Your goal
I'd like every line from the material below that has "chevron" in it.

Study material
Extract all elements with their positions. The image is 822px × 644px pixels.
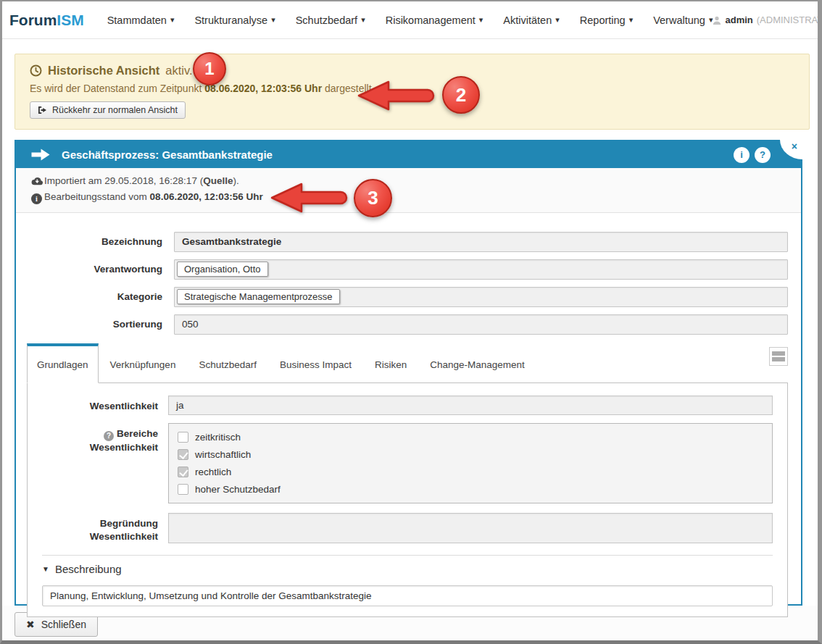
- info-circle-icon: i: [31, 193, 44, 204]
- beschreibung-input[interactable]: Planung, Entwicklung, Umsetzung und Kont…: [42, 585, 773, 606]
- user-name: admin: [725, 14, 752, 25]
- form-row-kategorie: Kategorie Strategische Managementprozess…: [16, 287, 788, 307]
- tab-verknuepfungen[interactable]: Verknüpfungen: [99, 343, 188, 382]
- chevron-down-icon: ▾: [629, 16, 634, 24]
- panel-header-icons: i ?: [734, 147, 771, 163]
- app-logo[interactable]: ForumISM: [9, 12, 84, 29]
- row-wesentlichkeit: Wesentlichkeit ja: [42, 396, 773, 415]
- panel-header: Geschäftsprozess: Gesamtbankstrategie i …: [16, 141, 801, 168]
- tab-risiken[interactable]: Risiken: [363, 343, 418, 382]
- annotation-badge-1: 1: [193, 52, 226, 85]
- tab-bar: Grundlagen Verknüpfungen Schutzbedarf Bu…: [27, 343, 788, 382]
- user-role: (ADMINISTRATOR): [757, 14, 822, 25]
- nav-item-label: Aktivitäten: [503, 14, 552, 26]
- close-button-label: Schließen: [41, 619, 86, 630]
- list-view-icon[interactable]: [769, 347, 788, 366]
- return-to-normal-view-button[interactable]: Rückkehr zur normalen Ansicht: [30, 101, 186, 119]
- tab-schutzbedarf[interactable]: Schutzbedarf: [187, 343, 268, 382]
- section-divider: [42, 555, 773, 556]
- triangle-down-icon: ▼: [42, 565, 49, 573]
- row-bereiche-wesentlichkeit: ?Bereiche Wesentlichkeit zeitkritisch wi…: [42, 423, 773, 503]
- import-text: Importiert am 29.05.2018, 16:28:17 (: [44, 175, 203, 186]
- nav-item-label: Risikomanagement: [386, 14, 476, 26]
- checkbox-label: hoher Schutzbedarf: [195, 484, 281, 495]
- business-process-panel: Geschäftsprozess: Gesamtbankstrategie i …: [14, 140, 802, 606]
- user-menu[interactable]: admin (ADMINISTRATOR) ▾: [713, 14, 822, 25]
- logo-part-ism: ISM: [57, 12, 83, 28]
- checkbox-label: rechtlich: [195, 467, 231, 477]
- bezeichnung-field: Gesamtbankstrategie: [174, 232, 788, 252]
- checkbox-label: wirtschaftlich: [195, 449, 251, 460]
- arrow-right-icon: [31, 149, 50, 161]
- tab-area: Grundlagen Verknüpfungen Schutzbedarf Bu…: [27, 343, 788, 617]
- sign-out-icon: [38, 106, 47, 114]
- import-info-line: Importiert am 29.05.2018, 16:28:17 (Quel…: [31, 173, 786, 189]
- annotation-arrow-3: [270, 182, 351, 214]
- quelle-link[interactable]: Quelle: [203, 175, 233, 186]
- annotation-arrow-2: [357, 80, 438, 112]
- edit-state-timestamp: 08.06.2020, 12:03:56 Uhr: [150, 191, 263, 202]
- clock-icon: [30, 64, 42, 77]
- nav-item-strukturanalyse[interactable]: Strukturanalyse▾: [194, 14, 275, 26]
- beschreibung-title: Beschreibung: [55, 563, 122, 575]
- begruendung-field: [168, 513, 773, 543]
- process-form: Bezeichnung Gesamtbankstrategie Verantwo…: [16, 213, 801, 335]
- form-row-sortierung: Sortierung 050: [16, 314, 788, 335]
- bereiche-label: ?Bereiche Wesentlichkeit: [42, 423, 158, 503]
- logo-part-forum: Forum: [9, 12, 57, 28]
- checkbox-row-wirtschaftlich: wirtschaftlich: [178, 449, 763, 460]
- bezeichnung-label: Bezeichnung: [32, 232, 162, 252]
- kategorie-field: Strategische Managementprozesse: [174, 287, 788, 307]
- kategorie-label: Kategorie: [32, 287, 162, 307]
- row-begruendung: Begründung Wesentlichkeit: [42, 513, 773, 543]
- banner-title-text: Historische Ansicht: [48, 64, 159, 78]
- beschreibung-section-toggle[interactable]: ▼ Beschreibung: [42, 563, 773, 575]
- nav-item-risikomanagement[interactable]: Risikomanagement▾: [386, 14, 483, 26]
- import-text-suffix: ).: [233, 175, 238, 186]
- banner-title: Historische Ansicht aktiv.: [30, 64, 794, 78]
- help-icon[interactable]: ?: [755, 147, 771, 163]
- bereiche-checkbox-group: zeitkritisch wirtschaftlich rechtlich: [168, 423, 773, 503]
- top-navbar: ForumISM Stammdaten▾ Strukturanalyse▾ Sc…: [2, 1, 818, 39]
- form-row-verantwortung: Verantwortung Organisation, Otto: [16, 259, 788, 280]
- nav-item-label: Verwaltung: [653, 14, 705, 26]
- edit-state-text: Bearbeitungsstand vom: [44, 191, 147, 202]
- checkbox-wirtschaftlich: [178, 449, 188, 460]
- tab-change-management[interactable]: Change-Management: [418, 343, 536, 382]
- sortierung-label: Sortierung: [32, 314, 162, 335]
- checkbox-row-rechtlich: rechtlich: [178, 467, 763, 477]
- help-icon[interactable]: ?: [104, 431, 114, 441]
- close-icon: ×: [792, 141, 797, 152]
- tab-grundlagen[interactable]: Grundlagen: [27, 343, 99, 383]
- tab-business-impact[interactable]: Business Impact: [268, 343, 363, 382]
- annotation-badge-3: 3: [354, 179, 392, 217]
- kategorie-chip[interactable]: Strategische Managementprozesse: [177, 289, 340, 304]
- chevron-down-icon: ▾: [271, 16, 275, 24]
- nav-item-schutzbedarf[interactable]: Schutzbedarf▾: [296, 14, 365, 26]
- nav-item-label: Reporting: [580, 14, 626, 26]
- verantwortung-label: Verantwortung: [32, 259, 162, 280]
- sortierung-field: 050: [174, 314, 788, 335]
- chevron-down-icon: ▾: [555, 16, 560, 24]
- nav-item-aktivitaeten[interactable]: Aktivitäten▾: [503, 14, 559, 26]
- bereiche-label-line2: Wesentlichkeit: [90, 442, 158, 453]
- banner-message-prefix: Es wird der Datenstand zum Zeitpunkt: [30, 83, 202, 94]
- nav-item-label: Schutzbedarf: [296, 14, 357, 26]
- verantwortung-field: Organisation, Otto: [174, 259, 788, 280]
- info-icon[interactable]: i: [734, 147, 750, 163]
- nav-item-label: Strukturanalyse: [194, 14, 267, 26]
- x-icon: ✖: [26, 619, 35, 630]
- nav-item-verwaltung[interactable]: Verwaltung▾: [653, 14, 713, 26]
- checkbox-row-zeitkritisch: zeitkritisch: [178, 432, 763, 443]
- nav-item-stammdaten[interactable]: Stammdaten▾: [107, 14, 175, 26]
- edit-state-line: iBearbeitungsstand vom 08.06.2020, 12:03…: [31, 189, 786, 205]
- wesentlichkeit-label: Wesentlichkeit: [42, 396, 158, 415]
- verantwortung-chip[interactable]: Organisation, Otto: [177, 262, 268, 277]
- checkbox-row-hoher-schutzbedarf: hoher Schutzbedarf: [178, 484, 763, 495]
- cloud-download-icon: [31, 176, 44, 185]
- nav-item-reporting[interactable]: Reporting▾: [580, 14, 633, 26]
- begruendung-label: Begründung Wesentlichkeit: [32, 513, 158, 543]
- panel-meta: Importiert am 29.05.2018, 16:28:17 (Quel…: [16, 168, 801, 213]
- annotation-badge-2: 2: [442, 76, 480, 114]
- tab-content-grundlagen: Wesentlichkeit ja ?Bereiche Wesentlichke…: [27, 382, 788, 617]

==

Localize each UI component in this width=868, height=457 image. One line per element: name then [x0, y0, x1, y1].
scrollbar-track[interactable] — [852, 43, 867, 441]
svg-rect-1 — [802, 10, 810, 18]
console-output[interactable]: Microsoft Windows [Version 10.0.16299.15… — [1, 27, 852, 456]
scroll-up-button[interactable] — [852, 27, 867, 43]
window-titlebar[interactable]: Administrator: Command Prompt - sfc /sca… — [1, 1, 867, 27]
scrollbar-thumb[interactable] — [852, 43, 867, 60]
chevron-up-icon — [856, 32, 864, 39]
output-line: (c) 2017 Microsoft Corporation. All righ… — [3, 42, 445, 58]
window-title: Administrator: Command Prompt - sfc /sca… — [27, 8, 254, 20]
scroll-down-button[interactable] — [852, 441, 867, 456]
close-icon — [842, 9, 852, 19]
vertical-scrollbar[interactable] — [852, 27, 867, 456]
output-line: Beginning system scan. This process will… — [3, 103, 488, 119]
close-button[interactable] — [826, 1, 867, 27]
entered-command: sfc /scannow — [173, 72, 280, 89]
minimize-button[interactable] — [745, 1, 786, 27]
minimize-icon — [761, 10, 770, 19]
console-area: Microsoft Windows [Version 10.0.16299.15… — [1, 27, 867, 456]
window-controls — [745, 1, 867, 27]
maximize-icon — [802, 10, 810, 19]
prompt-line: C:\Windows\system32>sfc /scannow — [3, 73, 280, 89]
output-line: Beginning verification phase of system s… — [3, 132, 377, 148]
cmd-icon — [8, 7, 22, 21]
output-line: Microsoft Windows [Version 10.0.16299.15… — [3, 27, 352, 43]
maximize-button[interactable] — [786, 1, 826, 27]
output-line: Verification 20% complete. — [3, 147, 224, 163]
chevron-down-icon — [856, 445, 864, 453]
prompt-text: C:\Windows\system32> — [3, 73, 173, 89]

Reply
- chevron-down-icon: ▾: [629, 16, 634, 24]
- chevron-down-icon: ▾: [271, 16, 275, 24]
- chevron-down-icon: ▾: [555, 16, 560, 24]
chevron-up-icon — [856, 32, 864, 39]
chevron-down-icon — [856, 445, 864, 453]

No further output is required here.